Le crocodile de Kizola-Mvelezi

 SACHA DISTEL & DALDA " SCANDALE DANS LA FAMILLE

J’ai appris ce qui se passe à Kinshasa avec ses hommes amateurs et usagers des boissons « Supu ya Ntulu » qui boivent jusqu’à tomber ivres morts.

Bamama bobongisa elambeli na bino - GROUPELAVENIR.CD 3.0 ...

Il faut s’en méfier car derrière leur apparence d’ivrogne se cache souvent un sorcier. 

Quand j’étais jeune, on me raconta l’histoire, celle d’un batteur de tam-tam, un certain Ndonzuau Lifi,  qui était être ivre tout le temps. Quand il se trouvait dans cet état, plus rien ne l’arrêtait. Il se permettait de faire la cour aux femmes d’autrui en présence de leurs maris et de Wantela, sa propre femme.

Au début, tous croyaient que ce n’était qu’un soûlard.

Un jour, au cours d’une fête, il s’arrêta de jouer et s’approcha de Gemi, une femme qui admirait le jeu de jambes et de hanches des danseuses. Elle était très belle et se tenait à côté de, Lombe, son mari. La femme du batteur n’était pas loin et observait la scène. Notre homme s’agenouilla et avança sa main pour caresser les jambes de la femme. Elle recula, horrifiée d’un tel culot. Il se mit alors à la supplier.

- Madame, que vous avez de belles jambes ! Permettez-moi seulement de les toucher !

Toute l’assistance avait tourné son regard vers la scène.
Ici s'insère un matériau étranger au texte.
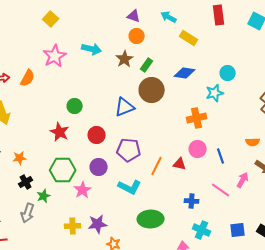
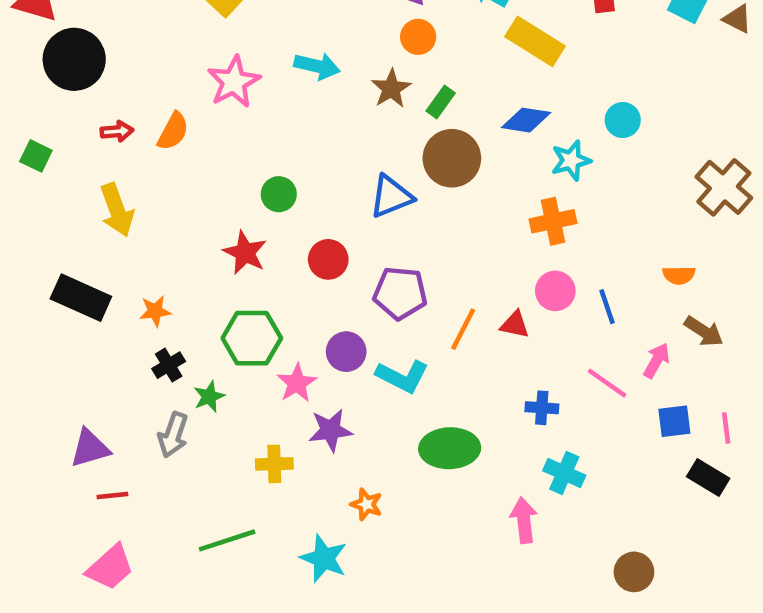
yellow rectangle: (189, 38) -> (535, 41), size x1.4
cyan star: (215, 93) -> (571, 160), moved
purple circle: (99, 167) -> (346, 352), moved
purple star: (98, 224) -> (330, 430), moved
blue square: (238, 230) -> (674, 421), moved

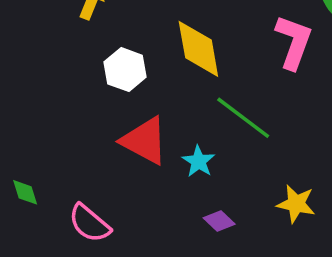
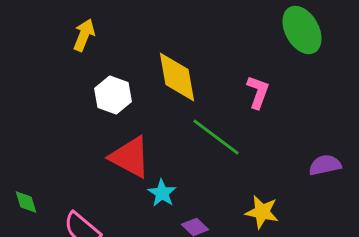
pink L-shape: (294, 42) -> (258, 92), moved, size x0.7
cyan star: (198, 161) -> (162, 193), moved

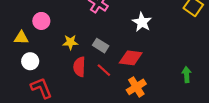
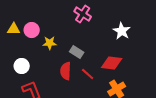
yellow triangle: (21, 38) -> (14, 29), moved
yellow star: (70, 42) -> (50, 43), moved
gray rectangle: (101, 46) -> (77, 52), moved

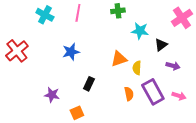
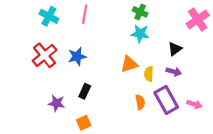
green cross: (118, 11) -> (140, 12), moved, turned 32
cyan star: (140, 31) -> (140, 34), moved
red cross: (17, 51) -> (45, 55), moved
purple arrow: (173, 66) -> (174, 72), moved
black rectangle: (89, 84) -> (85, 91), moved

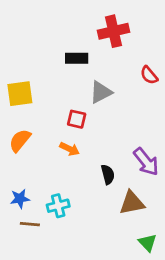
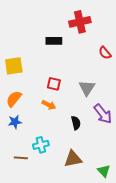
gray triangle: (101, 92) -> (87, 88), moved, turned -30
blue star: (20, 199) -> (15, 122), moved
brown triangle: (132, 203) -> (73, 159), moved

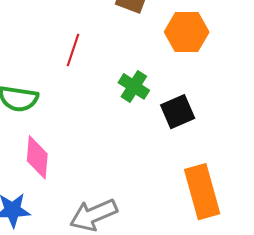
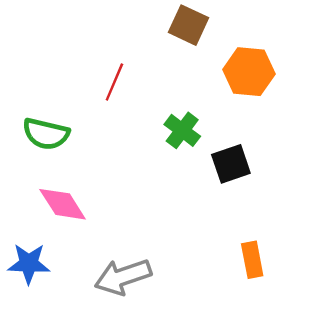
pink diamond: (37, 157) -> (63, 204), turned -42
orange rectangle: (202, 192) -> (252, 260), size x0.6

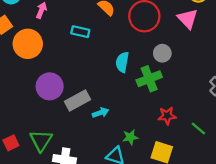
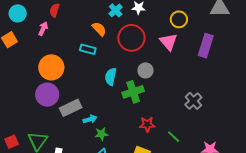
cyan rectangle: (80, 32) -> (88, 49), moved
orange circle: (28, 44) -> (51, 67), moved
green star: (130, 137) -> (101, 134), moved

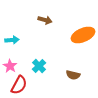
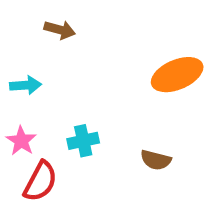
brown arrow: (45, 20) -> (60, 30), moved
cyan cross: (39, 66) -> (83, 141), turned 32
On savait que c’était un ivrogne et un baratineur maladroit et incorrigible, mais là, en public, en pleine fête, devant tous ces regards braqués sur lui, ce fut inattendu et irréel ! Ce fut le  comble de l’arrogance et de l’indécence ! On le crut devenu fou. Il parvint néanmoins à effleurer les jambes de la belle femme. Celle-ci, confuse, quitta les lieux, accompagnée de son mari.
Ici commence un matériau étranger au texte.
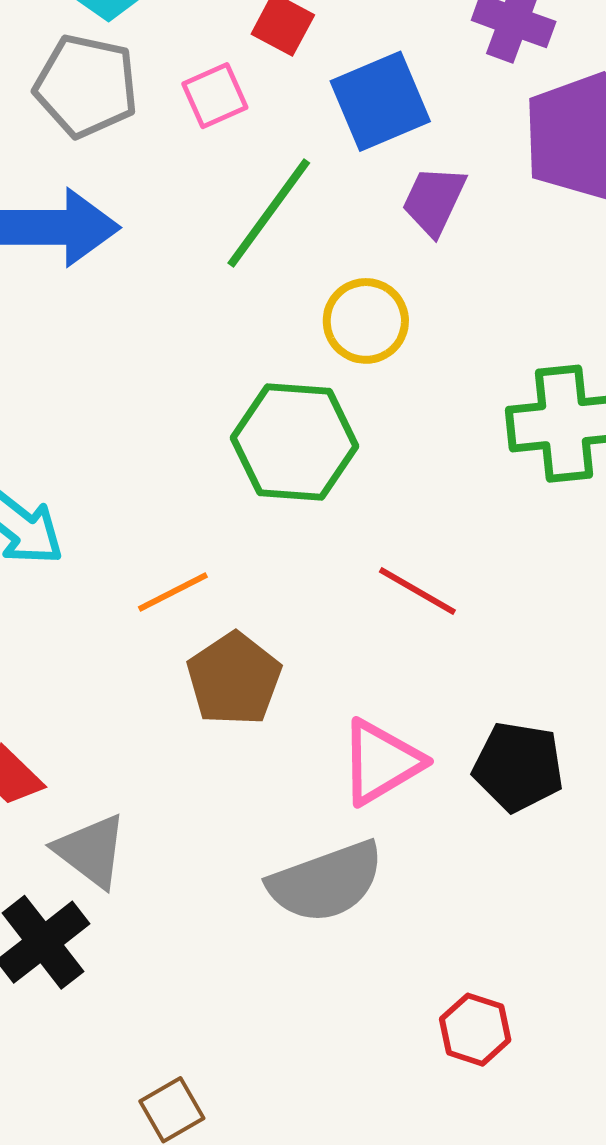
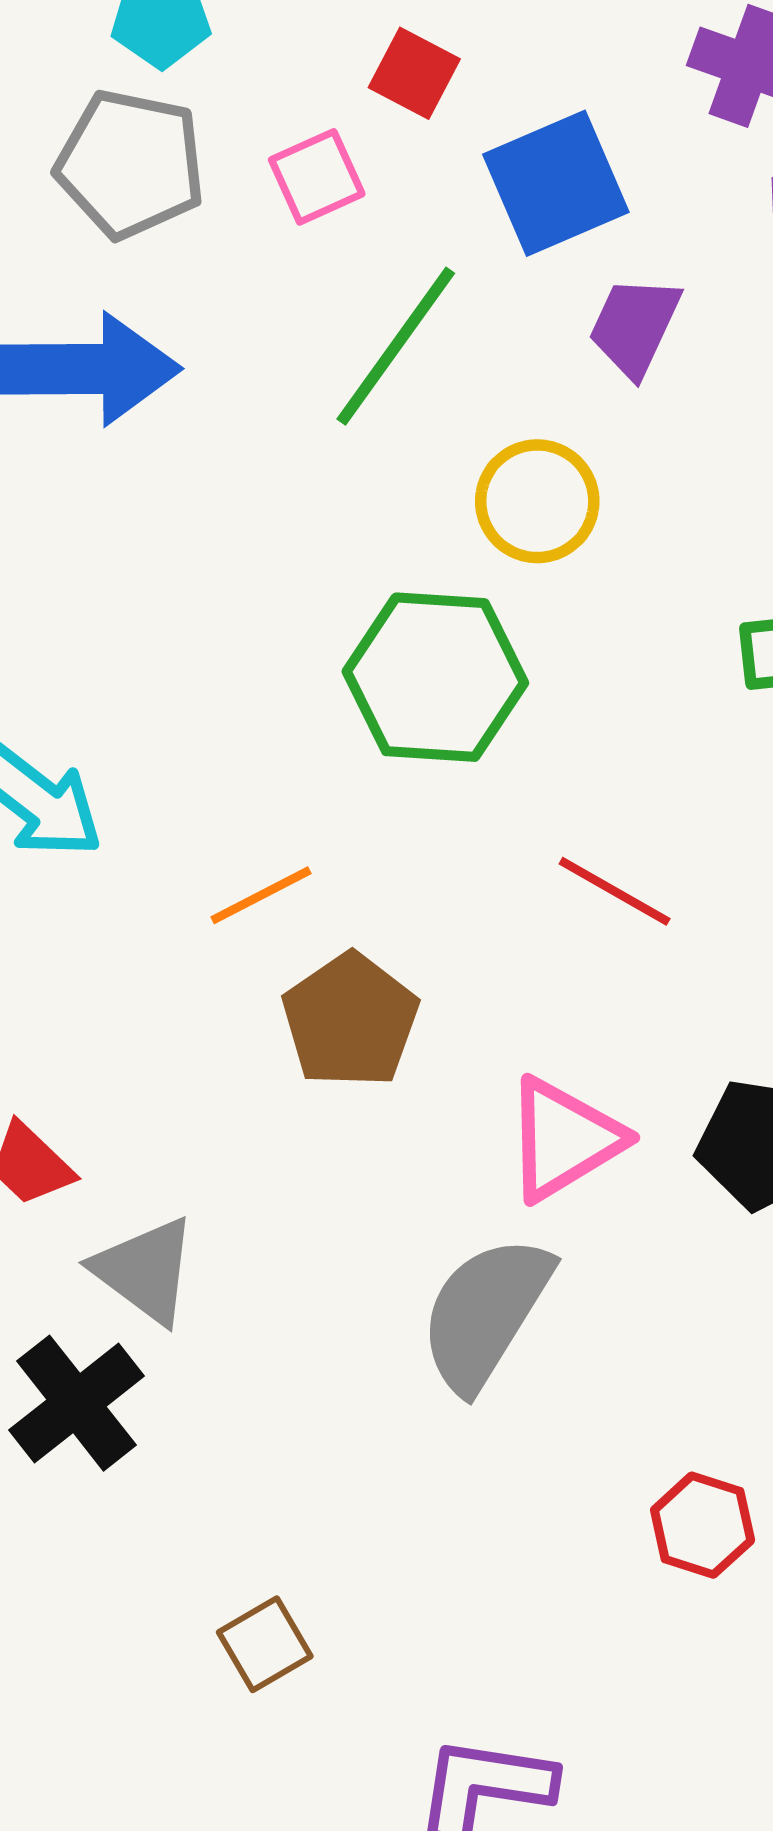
gray semicircle: (326, 882) -> (485, 1313), turned 142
Le lendemain, alors que cette femme se baignait dans la rivière Lungezi à un endroit qui n’était pas profond, elle fut attaquée par un curieux crocodile. Portant aucun crocodile n’avait jamais été signalé dans cette rivière auparavant.  Gemi eut les deux jambes sectionnées. Elle cria au secours. Un pêcheur l’entendit crier et se porta à son secours. On essaya de la transporter à pied à l’hôpital d’I.M.E., situé à 50 kilomètres de là, mais ce fut trop tard. Elle rendit l’âme en cours de route.

Les habitants du village soupçonnèrent notre batteur et coureur de jupons de s’être transformé en crocodile. Ils allèrent consulter un féticheur de Kikeba, un village voisin, qui leur apprit la vérité.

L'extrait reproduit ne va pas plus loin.